Our experiments have identified the outcomes of adaptation to defined environments and revealed the diversity of genomic variation in clonal representatives of adapted populations. Our findings suggest a number of questions that should be addressed. First, it is critical to determine a neutral mutation rate for genome amplifications, deletions and rearrangements as well as the neutral mutation rate for retrotransposition.
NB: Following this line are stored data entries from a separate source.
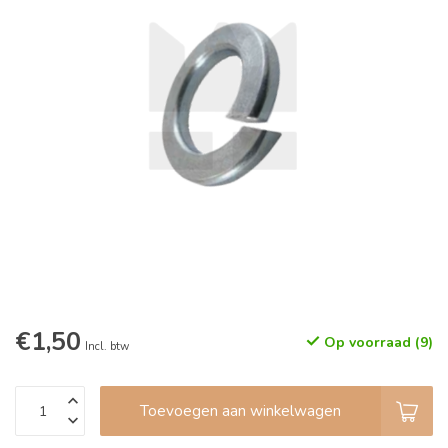
€1,50
Op voorraad (9)
Incl. btw
Toevoegen aan winkelwagen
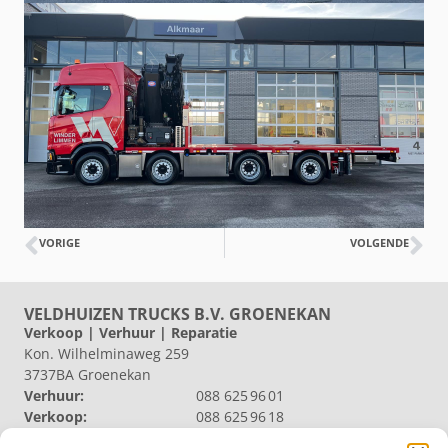
VORIGE
VOLGENDE
VELDHUIZEN TRUCKS B.V. GROENEKAN
Verkoop | Verhuur | Reparatie
Kon. Wilhelminaweg 259
3737BA Groenekan
Verhuur:
088 625 96 01
Verkoop:
088 625 96 18
Reparatie:
088 625 96 09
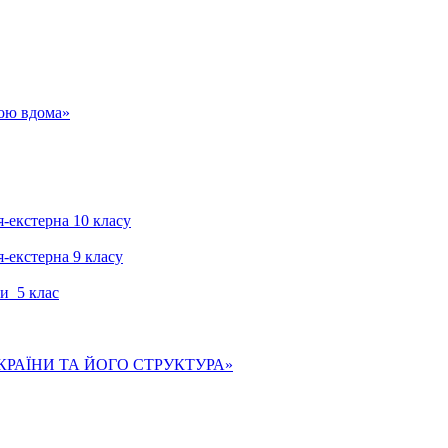
гою вдома»
я-екстерна 10 класу
я-екстерна 9 класу
и 5 клас
КРАЇНИ ТА ЙОГО СТРУКТУРА»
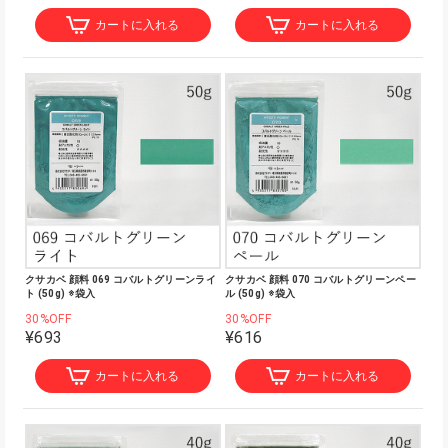
カートに入れる
カートに入れる
クサカベ 顔料 069 コバルトグリーンライ
クサカベ 顔料 070 コバルトグリーンペー
ト (50g) ※袋入
ル (50g) ※袋入
30%OFF
30%OFF
¥693
¥616
カートに入れる
カートに入れる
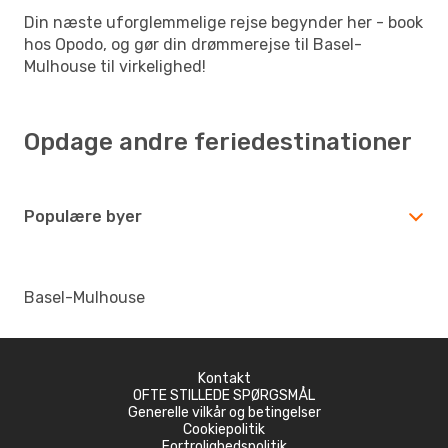
Din næste uforglemmelige rejse begynder her - book
hos Opodo, og gør din drømmerejse til Basel-
Mulhouse til virkelighed!
Opdage andre feriedestinationer
Populære byer
Basel-Mulhouse
Kontakt
OFTE STILLEDE SPØRGSMÅL
Generelle vilkår og betingelser
Cookiepolitik
Fortrolighedspolitik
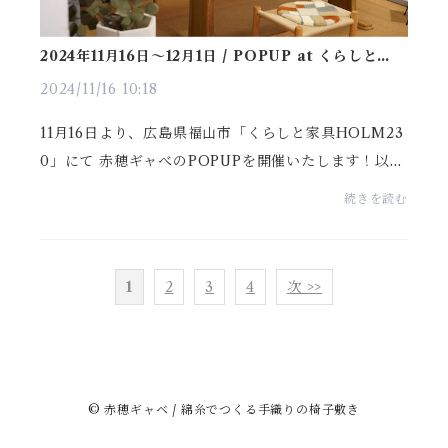
2024年11月16日〜12月1日 / POPUP at くらしと家具
HOLM230
2024/11/16 10:18
11月16日より、広島県福山市「くらしと家具HOLM23
0」にて 赤穂ギャべのPOPUPを開催いたします！以下
HOLM230さん の紹介文（EVENT情報はこち
続きを読む
ら）.........AKO GABBEH pop up11月16日(土)〜12月1
日(日)幻の段通と...
1
2
3
4
次 >>
© 赤穂ギャベ / 綿糸でつくる手織りの椅子敷き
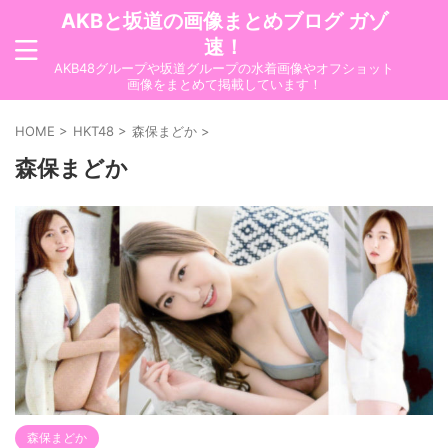
AKBと坂道の画像まとめブログ ガゾ
速！
AKB48グループや坂道グループの水着画像やオフショット
画像をまとめて掲載しています！
HOME
>
HKT48
>
森保まどか
>
森保まどか
森保まどか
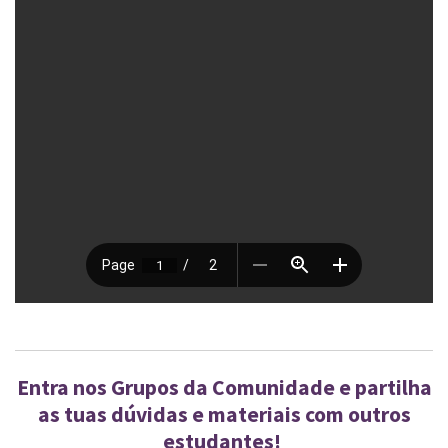
Entra nos Grupos da Comunidade e partilha
as tuas dúvidas e materiais com outros
estudantes!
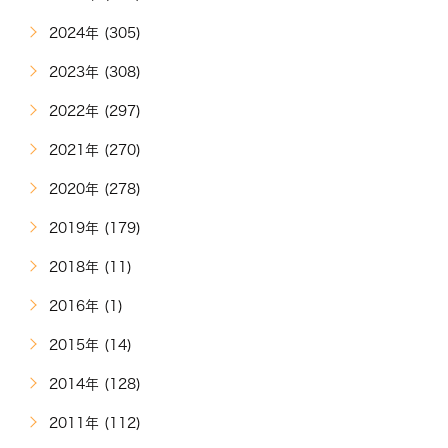
2024年 (305)
2023年 (308)
2022年 (297)
2021年 (270)
2020年 (278)
2019年 (179)
2018年 (11)
2016年 (1)
2015年 (14)
2014年 (128)
2011年 (112)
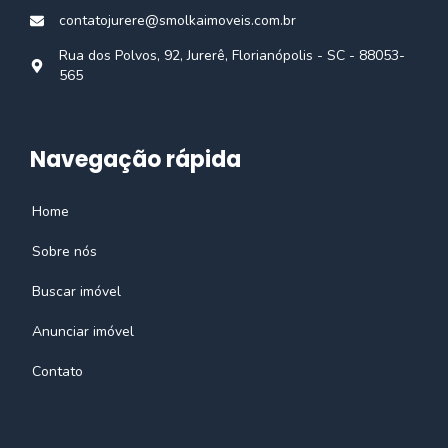
contatojurere@smolkaimoveis.com.br
Rua dos Polvos, 92, Jurerê, Florianópolis - SC - 88053-
565
Navegação rápida
Home
Sobre nós
Buscar imóvel
Anunciar imóvel
Contato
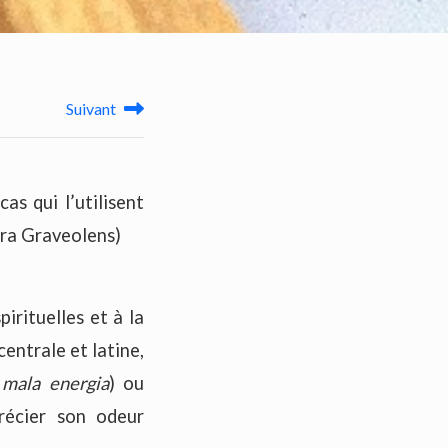
Suivant
as qui l’utilisent
era Graveolens)
irituelles et à la
entrale et latine,
u
mala
energia
) ou
précier son odeur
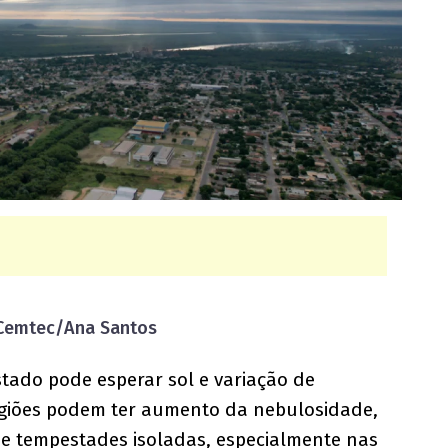
: Cemtec/Ana Santos
stado pode esperar sol e variação de
egiões podem ter aumento da nebulosidade,
 tempestades isoladas, especialmente nas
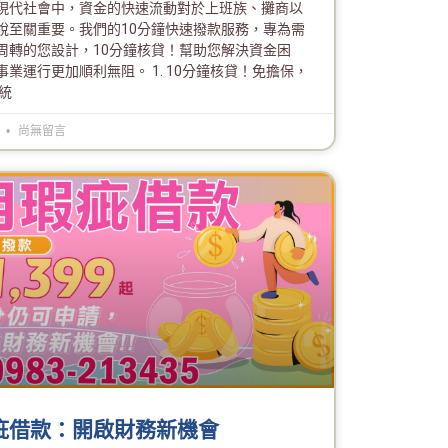
現代社會中，資金的快速流動對於上班族、攤商以
說至關重要。我們的10分鐘快速撥款服務，專為需
周轉的您設計，10分鐘核貸！幫助您解決資金困
業運行更加順利無阻。 1. 10分鐘核貸！免擔保，
統
6
尚無留言
疵借款：開啟財務新機會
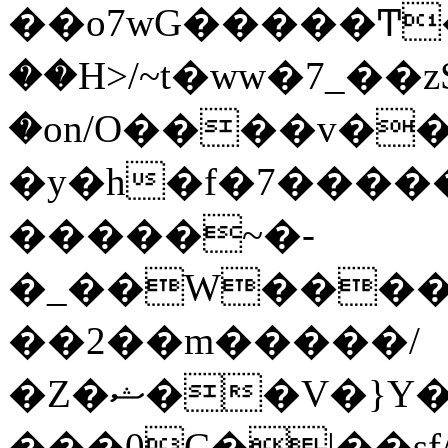
��o7wG�����Ͳ
��H>/~t�ww�7_��z
�on/O����v�
�y�h�f�7����
�����~�-
�_��W����;
��2��m�����/
�Z�ޝ��V�}Y�I�ծ�O�����S��]z��w��7�޷�����h���u��7w.ϻ���8X��ͮ�����W�dm�Jߜ��q/>?
���0C�|��sf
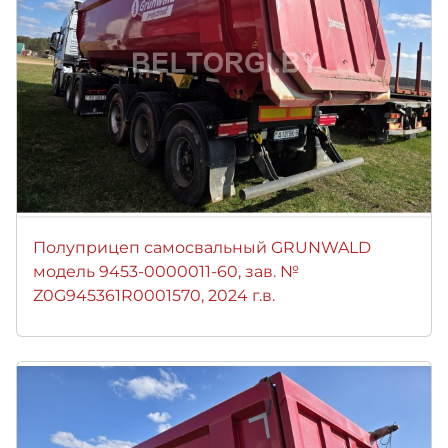
Полуприцеп самосвальный GRUNWALD
модель 9453-0000011-60, зав. №
Z0G945361R0001570, 2024 г.в.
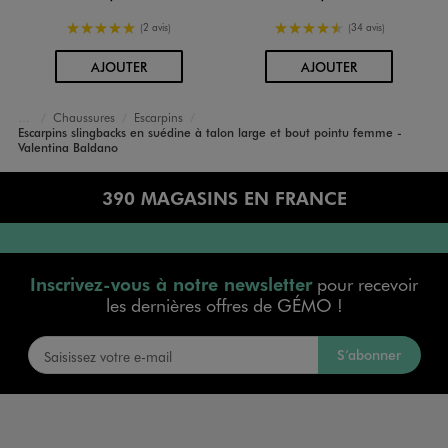
5/5 de moyenne
4.5/5 de moyenne
(2 avis)
(34 avis)
AU PANIER
AU PANIER
AJOUTER
AJOUTER
Chaussures
Escarpins
Femme
Escarpins slingbacks en suédine à talon large et bout pointu femme -
Accueil
Valentina Baldano
390 MAGASINS EN FRANCE
Inscrivez-vous à notre newsletter
pour recevoir
les dernières offres de GÉMO !
S’abonner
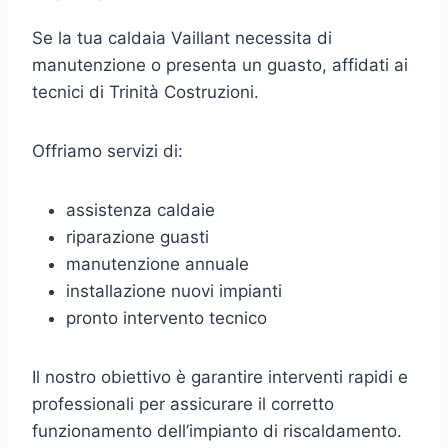
Se la tua caldaia Vaillant necessita di
manutenzione o presenta un guasto, affidati ai
tecnici di Trinità Costruzioni.
Offriamo servizi di:
assistenza caldaie
riparazione guasti
manutenzione annuale
installazione nuovi impianti
pronto intervento tecnico
Il nostro obiettivo è garantire interventi rapidi e
professionali per assicurare il corretto
funzionamento dell’impianto di riscaldamento.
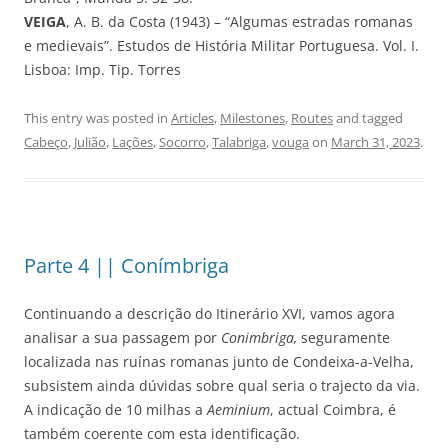
VEIGA
, A. B. da Costa (1943) – “Algumas estradas romanas
e medievais”. Estudos de História Militar Portuguesa. Vol. I.
Lisboa: Imp. Tip. Torres
This entry was posted in
Articles
,
Milestones
,
Routes
and tagged
Cabeço
,
Julião
,
Lações
,
Socorro
,
Talabriga
,
vouga
on
March 31, 2023
.
Parte 4 || Conímbriga
Continuando a descrição do Itinerário XVI, vamos agora
analisar a sua passagem por
Conimbriga,
seguramente
localizada nas ruínas romanas junto de Condeixa-a-Velha,
subsistem ainda dúvidas sobre qual seria o trajecto da via.
A indicação de 10 milhas a
Aeminium
, actual Coimbra, é
também coerente com esta identificação.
A recent report has provided new insights into these rates, indicating that large genome events occur at much greater frequencies than nucleotide changes
[43]. Cells grown in a chemostat grow at a much slower rate than cells grown at maximal rates in batch cultures, the condition under which mutation rates are typically determined. Evidence in bacteria suggests that single base pair mutation rates are increased under slow growth conditions
[51] and in stationary phase
[52]. Therefore, examining the rates at which all classes of genomic variants are generated in chemostat cultures will be informative for interpreting future experiments. Second, extending the duration of selection experiments will shed light on the role of subsequent diversity generated during the continuous phase of growth. It will be of great interest to test whether population diversity increases or becomes increasingly constrained as selection continues. Third, varying population size can be expected to have profound effects on the dynamics of adaptation, and can influence the degree of parallelism between independent cultures
[9],
[10],
[53]. This parameter and others such as growth rate and the complexity of the selective pressures will be fertile areas of investigation. Finally, the mechanisms by which these mutations increase fitness and change gene expression will give insight into the functions of these genes and the cellular systems in which they act.